Ma gli inglesi non si scompongono. May: “Si voterà giovedì come previsto” (video)


Gli inglesi non si scompongono e danno prova del loro noto carattere. Le elezioni si terranno giovedì come previsto, “non si può mai permettere alla violenza di interrompere il processo democratico”. All’indomani dell’attacco di Londra, la premier britannica Theresa May conferma che il voto si terrà l’8 giugno e che la campagna elettorale riprenderà domani, dopo la sospensione di oggi in segno di rispetto per le vittime dell’attentato. Resta da capire quale sarà, se ci sarà, l’impatto dell’attacco sulle urne al termine di una campagna elettorale che, iniziata come una marcia trionfale per i conservatori, con sondaggi che annunciavano una landslide victory, una vittoria a valanga, rischia di concludersi con un incubo. E non solo a causa del terrorismo. La campagna di Theresa May, che il 18 aprile annunciò a sorpresa lo scioglimento anticipato della legislatura e il voto per l’8 giugno, non sta funzionando.

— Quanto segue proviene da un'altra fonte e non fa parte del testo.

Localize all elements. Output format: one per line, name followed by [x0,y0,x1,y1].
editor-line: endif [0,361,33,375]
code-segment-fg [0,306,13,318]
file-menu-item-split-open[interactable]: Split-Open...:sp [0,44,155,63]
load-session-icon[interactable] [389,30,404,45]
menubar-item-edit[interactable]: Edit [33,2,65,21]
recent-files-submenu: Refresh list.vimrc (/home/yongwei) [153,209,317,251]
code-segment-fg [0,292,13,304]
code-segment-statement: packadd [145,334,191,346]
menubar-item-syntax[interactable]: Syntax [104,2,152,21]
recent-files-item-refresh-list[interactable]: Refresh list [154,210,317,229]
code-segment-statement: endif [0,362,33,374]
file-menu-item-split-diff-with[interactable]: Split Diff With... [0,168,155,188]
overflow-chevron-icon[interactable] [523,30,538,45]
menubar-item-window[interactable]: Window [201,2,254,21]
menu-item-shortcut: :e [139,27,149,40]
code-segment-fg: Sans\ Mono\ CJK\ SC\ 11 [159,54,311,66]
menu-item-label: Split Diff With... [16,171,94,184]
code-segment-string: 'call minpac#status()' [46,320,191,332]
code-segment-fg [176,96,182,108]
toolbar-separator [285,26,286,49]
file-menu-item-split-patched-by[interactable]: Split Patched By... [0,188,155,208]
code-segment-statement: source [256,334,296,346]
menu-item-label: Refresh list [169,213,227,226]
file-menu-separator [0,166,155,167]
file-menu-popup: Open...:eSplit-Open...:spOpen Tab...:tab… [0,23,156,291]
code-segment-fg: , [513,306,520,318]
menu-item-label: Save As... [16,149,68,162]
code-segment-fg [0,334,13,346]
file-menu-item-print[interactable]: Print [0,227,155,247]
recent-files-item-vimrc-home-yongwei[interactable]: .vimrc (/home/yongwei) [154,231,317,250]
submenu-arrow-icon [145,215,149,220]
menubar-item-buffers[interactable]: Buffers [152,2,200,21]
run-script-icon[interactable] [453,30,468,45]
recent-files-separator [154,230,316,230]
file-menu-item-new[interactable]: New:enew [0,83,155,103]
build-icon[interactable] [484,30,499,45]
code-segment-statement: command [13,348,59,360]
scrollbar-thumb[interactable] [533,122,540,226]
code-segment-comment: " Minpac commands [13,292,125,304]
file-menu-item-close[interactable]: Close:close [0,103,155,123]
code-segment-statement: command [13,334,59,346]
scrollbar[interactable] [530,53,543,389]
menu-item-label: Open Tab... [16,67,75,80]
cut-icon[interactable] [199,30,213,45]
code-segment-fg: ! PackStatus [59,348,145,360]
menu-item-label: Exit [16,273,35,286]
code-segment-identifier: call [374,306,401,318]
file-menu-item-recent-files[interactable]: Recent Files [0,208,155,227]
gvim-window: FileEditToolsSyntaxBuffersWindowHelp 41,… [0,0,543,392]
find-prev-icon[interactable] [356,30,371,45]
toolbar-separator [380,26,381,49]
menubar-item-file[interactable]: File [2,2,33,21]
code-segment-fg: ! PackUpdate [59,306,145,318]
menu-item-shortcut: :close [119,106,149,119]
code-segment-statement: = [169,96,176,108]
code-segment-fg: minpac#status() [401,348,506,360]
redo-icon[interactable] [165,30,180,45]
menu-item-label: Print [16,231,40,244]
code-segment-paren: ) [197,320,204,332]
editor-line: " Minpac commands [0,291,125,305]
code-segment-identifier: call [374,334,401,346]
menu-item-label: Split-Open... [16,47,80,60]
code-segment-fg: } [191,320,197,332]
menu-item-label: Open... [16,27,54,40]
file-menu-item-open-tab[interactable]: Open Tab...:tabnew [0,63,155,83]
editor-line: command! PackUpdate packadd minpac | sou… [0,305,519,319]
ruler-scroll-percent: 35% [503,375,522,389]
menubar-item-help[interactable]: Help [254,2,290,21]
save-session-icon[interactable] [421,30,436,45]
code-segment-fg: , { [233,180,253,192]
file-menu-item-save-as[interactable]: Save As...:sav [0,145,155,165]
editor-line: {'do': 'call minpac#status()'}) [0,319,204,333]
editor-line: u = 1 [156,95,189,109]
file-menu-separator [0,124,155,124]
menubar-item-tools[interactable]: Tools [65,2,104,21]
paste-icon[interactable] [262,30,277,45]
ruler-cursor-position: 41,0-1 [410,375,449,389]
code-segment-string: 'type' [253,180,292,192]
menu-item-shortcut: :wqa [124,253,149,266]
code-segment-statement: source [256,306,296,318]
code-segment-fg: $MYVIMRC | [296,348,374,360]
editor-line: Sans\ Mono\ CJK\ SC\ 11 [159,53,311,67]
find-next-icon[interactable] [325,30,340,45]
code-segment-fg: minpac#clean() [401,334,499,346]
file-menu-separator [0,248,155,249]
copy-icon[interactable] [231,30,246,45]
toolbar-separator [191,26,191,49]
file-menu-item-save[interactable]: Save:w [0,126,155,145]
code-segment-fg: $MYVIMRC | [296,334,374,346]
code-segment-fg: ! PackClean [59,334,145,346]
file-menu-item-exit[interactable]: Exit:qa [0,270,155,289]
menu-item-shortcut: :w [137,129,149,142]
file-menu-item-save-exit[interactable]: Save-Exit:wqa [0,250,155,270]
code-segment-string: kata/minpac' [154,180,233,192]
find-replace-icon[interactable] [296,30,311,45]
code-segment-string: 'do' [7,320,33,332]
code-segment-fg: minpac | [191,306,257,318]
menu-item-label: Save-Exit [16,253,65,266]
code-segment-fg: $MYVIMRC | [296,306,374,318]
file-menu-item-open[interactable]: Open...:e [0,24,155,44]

O meglio, sta funzionando al contrario. I sondaggi che le assegnavano margini di vantaggio di 20 punti, ora rivelano che il vantaggio si è più che dimezzato e che più la premier si mostra in giro e illustra il suo programma, più perde consensi. 

May: “Quando è troppo, è troppo. Le cose devono cambiare”

“E’ il momento di dire, quando troppo è troppo”, ha infatti dichiarato la premier britannica, in una dichiarazione prima della riunione del comitato antiterrorismo Cobra, avvertendo che, “quando si tratta di terrorismo ed estremismo, le cose devono cambiare”. “Tutti devono continuare la loro vita normalmente. La nostra società – ha continuato la premier britannica – deve continuare a funzionare secondo i nostri valori”. Per questo, denunciata “l’ideologia” alla base del terrorismo che “è una perversione dell’Islam e una perversione della verità”, la May ha esortato a “cambiare le cose” ed a “sconfiggere questa ideologia che è una delle più grandi sfide del nostro tempo, ma che non può essere sconfitta solo attraverso un intervento militare”. “Mentre negli ultimi anni abbiano fatto progressi significativi” nella lotta al terrorismo, ha sottolineato la premier, “c’è stata, dobbiamo essere franchi, troppo tolleranza nei confronti dell’estremismo nel nostro Paese”. Allora, secondo la May, “dobbiamo diventare più forti nell’identificarlo e nell’eliminarlo dalla nostra società”, ma questo “richiederà alcune discussioni difficili, a volte imbarazzanti”. “L’intero Paese – ha concluso – deve unirsi per affrontare il terrorismo e dobbiamo vivere la nostra vita non in una serie di comunità separate, segregate, ma in unico Regno veramente Unito”.